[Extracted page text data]
____________
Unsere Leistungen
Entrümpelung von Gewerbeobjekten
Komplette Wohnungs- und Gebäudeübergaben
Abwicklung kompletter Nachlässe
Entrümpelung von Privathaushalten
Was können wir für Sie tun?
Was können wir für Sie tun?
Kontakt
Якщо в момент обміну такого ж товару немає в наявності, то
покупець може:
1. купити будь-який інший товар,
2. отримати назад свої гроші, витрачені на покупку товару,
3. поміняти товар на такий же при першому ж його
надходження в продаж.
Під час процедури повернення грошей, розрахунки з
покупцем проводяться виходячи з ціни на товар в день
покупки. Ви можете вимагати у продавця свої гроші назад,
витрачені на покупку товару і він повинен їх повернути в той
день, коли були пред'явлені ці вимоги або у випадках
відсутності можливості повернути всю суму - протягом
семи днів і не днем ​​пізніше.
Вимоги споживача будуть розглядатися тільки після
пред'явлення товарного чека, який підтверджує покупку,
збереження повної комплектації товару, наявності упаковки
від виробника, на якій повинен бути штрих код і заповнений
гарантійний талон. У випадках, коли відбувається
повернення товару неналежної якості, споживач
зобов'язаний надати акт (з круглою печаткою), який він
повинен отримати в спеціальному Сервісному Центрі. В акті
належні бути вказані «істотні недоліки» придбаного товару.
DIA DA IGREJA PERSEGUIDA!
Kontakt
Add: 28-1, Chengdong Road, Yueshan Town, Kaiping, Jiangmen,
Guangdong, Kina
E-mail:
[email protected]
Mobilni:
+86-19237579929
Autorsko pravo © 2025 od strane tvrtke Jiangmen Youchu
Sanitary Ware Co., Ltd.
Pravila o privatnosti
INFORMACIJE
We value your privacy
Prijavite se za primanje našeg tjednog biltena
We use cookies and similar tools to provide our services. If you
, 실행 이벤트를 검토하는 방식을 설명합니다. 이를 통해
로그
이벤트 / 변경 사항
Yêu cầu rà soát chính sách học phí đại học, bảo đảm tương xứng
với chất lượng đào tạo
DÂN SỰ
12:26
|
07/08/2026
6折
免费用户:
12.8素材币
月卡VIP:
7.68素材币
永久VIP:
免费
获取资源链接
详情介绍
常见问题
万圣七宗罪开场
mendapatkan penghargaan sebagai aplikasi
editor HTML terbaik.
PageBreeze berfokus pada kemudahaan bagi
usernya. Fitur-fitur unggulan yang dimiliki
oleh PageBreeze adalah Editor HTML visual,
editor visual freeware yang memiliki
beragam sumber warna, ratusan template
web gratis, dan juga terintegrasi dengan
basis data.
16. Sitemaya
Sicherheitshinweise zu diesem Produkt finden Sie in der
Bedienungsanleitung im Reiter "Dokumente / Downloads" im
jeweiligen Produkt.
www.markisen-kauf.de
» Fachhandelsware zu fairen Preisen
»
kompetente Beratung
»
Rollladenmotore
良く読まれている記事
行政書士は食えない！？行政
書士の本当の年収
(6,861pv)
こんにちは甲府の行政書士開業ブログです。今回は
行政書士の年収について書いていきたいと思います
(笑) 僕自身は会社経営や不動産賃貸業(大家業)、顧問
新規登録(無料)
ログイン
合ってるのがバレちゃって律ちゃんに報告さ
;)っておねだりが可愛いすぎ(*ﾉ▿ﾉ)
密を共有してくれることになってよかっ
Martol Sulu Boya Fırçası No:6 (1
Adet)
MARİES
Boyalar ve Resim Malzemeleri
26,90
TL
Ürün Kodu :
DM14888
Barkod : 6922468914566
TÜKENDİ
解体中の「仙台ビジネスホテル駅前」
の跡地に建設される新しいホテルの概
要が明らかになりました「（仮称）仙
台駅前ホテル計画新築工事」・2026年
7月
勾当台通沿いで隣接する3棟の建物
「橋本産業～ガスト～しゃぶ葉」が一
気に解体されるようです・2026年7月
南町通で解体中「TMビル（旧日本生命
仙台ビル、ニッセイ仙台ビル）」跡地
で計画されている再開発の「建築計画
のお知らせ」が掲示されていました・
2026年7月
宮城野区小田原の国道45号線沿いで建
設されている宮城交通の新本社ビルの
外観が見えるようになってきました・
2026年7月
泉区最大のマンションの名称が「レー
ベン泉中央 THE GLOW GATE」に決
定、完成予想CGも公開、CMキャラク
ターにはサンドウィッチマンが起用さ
____________
→ HOW TO COMPLETE THIS TASK: The records above are to be duplicated word for word.

→ ANSWER BELOW:
Unsere Leistungen
Entrümpelung von Gewerbeobjekten
Komplette Wohnungs- und Gebäudeübergaben
Abwicklung kompletter Nachlässe
Entrümpelung von Privathaushalten
Was können wir für Sie tun?
Was können wir für Sie tun?
Kontakt
Якщо в момент обміну такого ж товару немає в наявності, то
покупець може:
1. купити будь-який інший товар,
2. отримати назад свої гроші, витрачені на покупку товару,
3. поміняти товар на такий же при першому ж його
надходження в продаж.
Під час процедури повернення грошей, розрахунки з
покупцем проводяться виходячи з ціни на товар в день
покупки. Ви можете вимагати у продавця свої гроші назад,
витрачені на покупку товару і він повинен їх повернути в той
день, коли були пред'явлені ці вимоги або у випадках
відсутності можливості повернути всю суму - протягом
семи днів і не днем ​​пізніше.
Вимоги споживача будуть розглядатися тільки після
пред'явлення товарного чека, який підтверджує покупку,
збереження повної комплектації товару, наявності упаковки
від виробника, на якій повинен бути штрих код і заповнений
гарантійний талон. У випадках, коли відбувається
повернення товару неналежної якості, споживач
зобов'язаний надати акт (з круглою печаткою), який він
повинен отримати в спеціальному Сервісному Центрі. В акті
належні бути вказані «істотні недоліки» придбаного товару.
DIA DA IGREJA PERSEGUIDA!
Kontakt
Add: 28-1, Chengdong Road, Yueshan Town, Kaiping, Jiangmen,
Guangdong, Kina
E-mail:
[email protected]
Mobilni:
+86-19237579929
Autorsko pravo © 2025 od strane tvrtke Jiangmen Youchu
Sanitary Ware Co., Ltd.
Pravila o privatnosti
INFORMACIJE
We value your privacy
Prijavite se za primanje našeg tjednog biltena
We use cookies and similar tools to provide our services. If you
, 실행 이벤트를 검토하는 방식을 설명합니다. 이를 통해
로그
이벤트 / 변경 사항
Yêu cầu rà soát chính sách học phí đại học, bảo đảm tương xứng
với chất lượng đào tạo
DÂN SỰ
12:26
|
07/08/2026
6折
免费用户:
12.8素材币
月卡VIP:
7.68素材币
永久VIP:
免费
获取资源链接
详情介绍
常见问题
万圣七宗罪开场
mendapatkan penghargaan sebagai aplikasi
editor HTML terbaik.
PageBreeze berfokus pada kemudahaan bagi
usernya. Fitur-fitur unggulan yang dimiliki
oleh PageBreeze adalah Editor HTML visual,
editor visual freeware yang memiliki
beragam sumber warna, ratusan template
web gratis, dan juga terintegrasi dengan
basis data.
16. Sitemaya
Sicherheitshinweise zu diesem Produkt finden Sie in der
Bedienungsanleitung im Reiter "Dokumente / Downloads" im
jeweiligen Produkt.
www.markisen-kauf.de
» Fachhandelsware zu fairen Preisen
»
kompetente Beratung
»
Rollladenmotore
良く読まれている記事
行政書士は食えない！？行政
書士の本当の年収
(6,861pv)
こんにちは甲府の行政書士開業ブログです。今回は
行政書士の年収について書いていきたいと思います
(笑) 僕自身は会社経営や不動産賃貸業(大家業)、顧問
新規登録(無料)
ログイン
合ってるのがバレちゃって律ちゃんに報告さ
;)っておねだりが可愛いすぎ(*ﾉ▿ﾉ)
密を共有してくれることになってよかっ
Martol Sulu Boya Fırçası No:6 (1
Adet)
MARİES
Boyalar ve Resim Malzemeleri
26,90
TL
Ürün Kodu :
DM14888
Barkod : 6922468914566
TÜKENDİ
解体中の「仙台ビジネスホテル駅前」
の跡地に建設される新しいホテルの概
要が明らかになりました「（仮称）仙
台駅前ホテル計画新築工事」・2026年
7月
勾当台通沿いで隣接する3棟の建物
「橋本産業～ガスト～しゃぶ葉」が一
気に解体されるようです・2026年7月
南町通で解体中「TMビル（旧日本生命
仙台ビル、ニッセイ仙台ビル）」跡地
で計画されている再開発の「建築計画
のお知らせ」が掲示されていました・
2026年7月
宮城野区小田原の国道45号線沿いで建
設されている宮城交通の新本社ビルの
外観が見えるようになってきました・
2026年7月
泉区最大のマンションの名称が「レー
ベン泉中央 THE GLOW GATE」に決
定、完成予想CGも公開、CMキャラク
ターにはサンドウィッチマンが起用さ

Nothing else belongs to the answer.